Monday, February 25, 2013

Movie of the Week – A Canterbury Tale

This week’s movie: A Canterbury Tale (1944).

The mystery drama centers around three people who meet in the small town of Kent on their way to Canterbury – a land girl, an American GI, and a British solider. After the girl is assaulted by the mysterious glue-man, the three are determined to discover his identity.
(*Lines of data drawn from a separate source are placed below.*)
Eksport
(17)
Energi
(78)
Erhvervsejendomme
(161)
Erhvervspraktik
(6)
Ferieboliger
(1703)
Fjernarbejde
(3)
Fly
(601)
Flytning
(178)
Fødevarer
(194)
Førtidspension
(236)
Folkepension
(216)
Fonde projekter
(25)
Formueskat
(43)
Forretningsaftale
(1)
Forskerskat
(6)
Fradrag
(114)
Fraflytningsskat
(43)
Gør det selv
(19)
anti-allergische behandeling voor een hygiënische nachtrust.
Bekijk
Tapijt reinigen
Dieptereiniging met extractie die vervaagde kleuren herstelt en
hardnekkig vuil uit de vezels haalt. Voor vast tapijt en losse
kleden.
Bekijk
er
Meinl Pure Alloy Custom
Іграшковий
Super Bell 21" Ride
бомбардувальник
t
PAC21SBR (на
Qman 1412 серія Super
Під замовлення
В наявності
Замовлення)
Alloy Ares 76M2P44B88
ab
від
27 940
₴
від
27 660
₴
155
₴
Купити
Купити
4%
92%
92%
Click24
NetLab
The film is written and directed by the team of Michael Powell and Emeric Pressburger (known as the Archers). While it is not as grand as many of their films, it is strikingly compelling and philosophically engaging. Powell and Pressburger made it right in the middle of their string of master works from 1943-1948 (including The Life and Death of Colonel Blimp, I Know Where I’m Going!, Stairway to Heaven, Black Narcissus, and The Red Shoes). The Archers worked with composer Allan Gray, cinematographer Erwin Hillier, and production designer Alfred Junge on the film.

The film stars Eric Portman, Sheila Sim, Dennis Price, Charles Hawtrey, and John Sweet (an actual Sargent in the U.S. Army who was cast to give the character a very naturalistic feel – and he is fantastic).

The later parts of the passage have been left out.